> [TASK]
The listing below holds a line with "Allah'dan Başkasını Dost Edinmek (346, 1686)" and a later line with "Gezelim ve görelim (88, 1240)". Write out those two lines and every line between them, exactly, and nothing else.

> [RECORDS]
····················
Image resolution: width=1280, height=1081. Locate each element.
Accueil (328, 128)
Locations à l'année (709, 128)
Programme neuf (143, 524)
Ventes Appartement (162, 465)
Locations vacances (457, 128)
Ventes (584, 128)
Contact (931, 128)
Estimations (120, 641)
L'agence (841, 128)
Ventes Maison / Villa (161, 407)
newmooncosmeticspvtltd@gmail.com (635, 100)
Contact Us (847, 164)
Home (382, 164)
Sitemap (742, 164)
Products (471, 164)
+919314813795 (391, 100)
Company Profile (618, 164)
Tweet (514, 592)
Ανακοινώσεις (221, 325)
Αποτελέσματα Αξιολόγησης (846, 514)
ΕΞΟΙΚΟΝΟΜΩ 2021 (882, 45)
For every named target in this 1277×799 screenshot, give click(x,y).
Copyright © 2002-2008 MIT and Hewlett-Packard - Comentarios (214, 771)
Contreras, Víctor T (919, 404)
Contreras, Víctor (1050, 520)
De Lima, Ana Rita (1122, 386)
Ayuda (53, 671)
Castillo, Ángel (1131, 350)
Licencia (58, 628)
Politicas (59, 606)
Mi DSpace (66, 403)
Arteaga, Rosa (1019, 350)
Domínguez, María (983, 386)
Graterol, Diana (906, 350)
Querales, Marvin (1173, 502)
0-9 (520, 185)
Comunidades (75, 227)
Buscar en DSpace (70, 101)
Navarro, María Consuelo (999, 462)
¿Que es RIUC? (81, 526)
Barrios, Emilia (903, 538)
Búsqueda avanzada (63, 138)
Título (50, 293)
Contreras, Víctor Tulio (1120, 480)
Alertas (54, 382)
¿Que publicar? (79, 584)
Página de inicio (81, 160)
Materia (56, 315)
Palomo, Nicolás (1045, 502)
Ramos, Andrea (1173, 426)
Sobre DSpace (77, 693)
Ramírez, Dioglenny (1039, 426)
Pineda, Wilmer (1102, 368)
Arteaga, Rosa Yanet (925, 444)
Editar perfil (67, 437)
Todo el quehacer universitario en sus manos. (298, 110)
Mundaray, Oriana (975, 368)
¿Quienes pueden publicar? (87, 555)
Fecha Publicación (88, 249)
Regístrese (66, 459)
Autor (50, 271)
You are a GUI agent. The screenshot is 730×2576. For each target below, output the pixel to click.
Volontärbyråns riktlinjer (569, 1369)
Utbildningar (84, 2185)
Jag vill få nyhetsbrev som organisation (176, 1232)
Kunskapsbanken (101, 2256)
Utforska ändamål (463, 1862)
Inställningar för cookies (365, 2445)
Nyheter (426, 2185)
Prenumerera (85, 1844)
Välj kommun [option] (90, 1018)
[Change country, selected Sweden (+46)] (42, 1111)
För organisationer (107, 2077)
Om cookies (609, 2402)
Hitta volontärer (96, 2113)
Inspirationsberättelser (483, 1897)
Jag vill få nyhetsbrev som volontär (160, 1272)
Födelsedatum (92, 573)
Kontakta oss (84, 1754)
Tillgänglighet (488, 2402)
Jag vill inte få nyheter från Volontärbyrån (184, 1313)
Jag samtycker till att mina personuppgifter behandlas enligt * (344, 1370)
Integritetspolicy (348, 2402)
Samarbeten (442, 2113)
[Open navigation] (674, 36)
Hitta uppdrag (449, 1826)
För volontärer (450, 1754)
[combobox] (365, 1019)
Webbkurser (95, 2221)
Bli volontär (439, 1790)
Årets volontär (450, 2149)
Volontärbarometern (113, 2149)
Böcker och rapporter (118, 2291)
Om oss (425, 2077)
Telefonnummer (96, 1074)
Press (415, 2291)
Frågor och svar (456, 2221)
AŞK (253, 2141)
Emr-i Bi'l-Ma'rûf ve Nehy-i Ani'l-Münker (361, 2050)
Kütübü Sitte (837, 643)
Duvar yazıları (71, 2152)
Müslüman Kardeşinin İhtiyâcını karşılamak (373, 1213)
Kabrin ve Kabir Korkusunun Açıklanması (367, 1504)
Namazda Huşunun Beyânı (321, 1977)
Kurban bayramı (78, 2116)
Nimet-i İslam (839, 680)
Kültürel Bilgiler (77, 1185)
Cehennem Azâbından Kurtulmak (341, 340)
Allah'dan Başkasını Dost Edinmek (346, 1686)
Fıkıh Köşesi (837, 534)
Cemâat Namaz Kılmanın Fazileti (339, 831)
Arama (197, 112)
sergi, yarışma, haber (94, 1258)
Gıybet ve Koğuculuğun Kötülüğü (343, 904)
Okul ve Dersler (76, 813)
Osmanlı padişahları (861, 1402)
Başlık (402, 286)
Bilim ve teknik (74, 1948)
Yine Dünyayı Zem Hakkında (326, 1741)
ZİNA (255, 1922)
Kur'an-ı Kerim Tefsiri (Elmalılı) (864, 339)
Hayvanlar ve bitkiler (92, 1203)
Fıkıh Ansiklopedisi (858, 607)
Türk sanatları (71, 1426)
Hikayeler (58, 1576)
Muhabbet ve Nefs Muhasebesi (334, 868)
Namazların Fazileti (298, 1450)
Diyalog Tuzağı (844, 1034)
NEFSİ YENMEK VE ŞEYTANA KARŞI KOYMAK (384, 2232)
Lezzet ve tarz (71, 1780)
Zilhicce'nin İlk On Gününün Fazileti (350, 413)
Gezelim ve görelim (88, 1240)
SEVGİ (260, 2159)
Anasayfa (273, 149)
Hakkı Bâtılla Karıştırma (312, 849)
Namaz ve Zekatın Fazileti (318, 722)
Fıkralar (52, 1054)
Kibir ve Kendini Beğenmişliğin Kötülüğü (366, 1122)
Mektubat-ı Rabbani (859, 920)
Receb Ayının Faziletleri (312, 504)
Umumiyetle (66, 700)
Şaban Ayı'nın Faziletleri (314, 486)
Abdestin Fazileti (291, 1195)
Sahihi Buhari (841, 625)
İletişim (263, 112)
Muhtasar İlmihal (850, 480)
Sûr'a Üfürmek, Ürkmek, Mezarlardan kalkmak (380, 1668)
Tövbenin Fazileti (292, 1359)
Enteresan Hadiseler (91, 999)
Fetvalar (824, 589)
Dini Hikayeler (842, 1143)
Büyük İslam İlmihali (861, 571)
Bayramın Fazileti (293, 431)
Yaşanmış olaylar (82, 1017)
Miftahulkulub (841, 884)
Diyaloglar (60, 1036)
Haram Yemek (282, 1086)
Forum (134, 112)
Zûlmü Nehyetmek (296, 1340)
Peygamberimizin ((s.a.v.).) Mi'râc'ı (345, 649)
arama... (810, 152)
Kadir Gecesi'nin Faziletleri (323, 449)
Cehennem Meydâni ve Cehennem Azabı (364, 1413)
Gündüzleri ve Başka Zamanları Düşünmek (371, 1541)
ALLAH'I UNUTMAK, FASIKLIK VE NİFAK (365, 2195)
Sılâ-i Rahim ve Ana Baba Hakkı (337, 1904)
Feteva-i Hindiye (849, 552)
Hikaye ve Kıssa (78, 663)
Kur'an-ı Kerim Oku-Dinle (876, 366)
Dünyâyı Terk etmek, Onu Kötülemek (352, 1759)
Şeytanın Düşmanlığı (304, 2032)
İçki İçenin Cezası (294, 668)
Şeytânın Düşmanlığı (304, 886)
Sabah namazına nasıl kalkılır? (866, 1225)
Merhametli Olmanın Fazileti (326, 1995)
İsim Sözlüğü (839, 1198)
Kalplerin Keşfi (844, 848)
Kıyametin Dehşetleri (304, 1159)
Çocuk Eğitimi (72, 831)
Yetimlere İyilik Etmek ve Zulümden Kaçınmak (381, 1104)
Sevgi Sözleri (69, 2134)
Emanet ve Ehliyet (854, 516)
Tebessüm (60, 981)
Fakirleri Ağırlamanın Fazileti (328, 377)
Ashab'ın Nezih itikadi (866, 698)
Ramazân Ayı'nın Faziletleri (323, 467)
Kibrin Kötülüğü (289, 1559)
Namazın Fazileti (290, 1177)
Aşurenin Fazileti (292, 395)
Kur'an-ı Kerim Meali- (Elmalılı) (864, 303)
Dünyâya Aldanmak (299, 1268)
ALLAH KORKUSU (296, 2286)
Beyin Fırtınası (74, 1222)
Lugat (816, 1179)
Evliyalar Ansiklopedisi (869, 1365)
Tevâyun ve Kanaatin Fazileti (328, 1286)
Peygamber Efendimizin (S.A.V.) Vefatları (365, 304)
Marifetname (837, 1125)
····················
> [ANSWER TO THE EXERCISE]
Allah'dan Başkasını Dost Edinmek (346, 1686)
Fıkıh Köşesi (837, 534)
Cemâat Namaz Kılmanın Fazileti (339, 831)
Arama (197, 112)
sergi, yarışma, haber (94, 1258)
Gıybet ve Koğuculuğun Kötülüğü (343, 904)
Okul ve Dersler (76, 813)
Osmanlı padişahları (861, 1402)
Başlık (402, 286)
Bilim ve teknik (74, 1948)
Yine Dünyayı Zem Hakkında (326, 1741)
ZİNA (255, 1922)
Kur'an-ı Kerim Tefsiri (Elmalılı) (864, 339)
Hayvanlar ve bitkiler (92, 1203)
Fıkıh Ansiklopedisi (858, 607)
Türk sanatları (71, 1426)
Hikayeler (58, 1576)
Muhabbet ve Nefs Muhasebesi (334, 868)
Namazların Fazileti (298, 1450)
Diyalog Tuzağı (844, 1034)
NEFSİ YENMEK VE ŞEYTANA KARŞI KOYMAK (384, 2232)
Lezzet ve tarz (71, 1780)
Zilhicce'nin İlk On Gününün Fazileti (350, 413)
Gezelim ve görelim (88, 1240)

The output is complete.